Output all of the records word for word and drop the images.

-*-

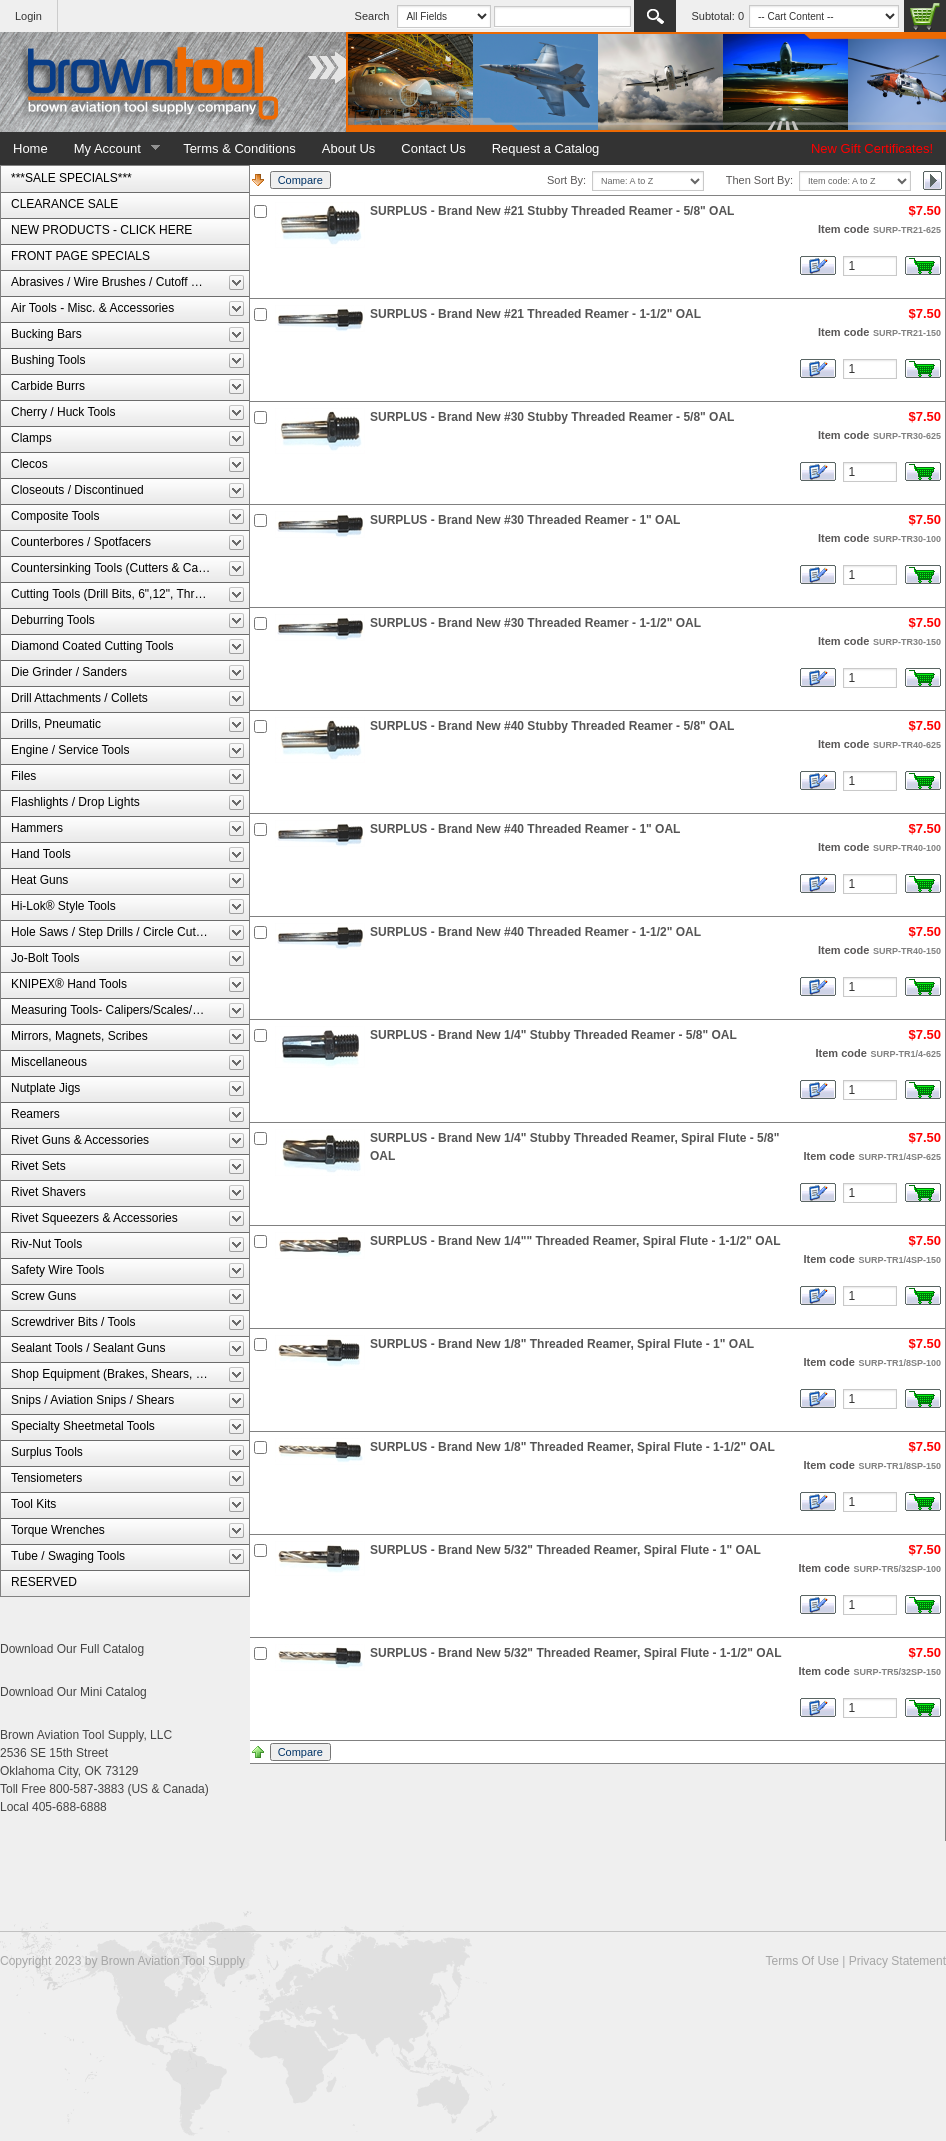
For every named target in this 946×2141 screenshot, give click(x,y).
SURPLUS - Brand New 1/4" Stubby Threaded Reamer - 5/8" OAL (553, 1035)
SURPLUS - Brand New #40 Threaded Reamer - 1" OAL (525, 829)
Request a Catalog (546, 148)
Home (30, 148)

-*-

SOLUTION TO THE EXERCISE:
For every named target in this 946×2141 screenshot, give click(x,y).
SURPLUS - Brand New 1/4" Stubby Threaded Reamer - 5/8" OAL (553, 1035)
SURPLUS - Brand New #40 Threaded Reamer - 1" OAL (525, 829)
Request a Catalog (546, 148)
Home (30, 148)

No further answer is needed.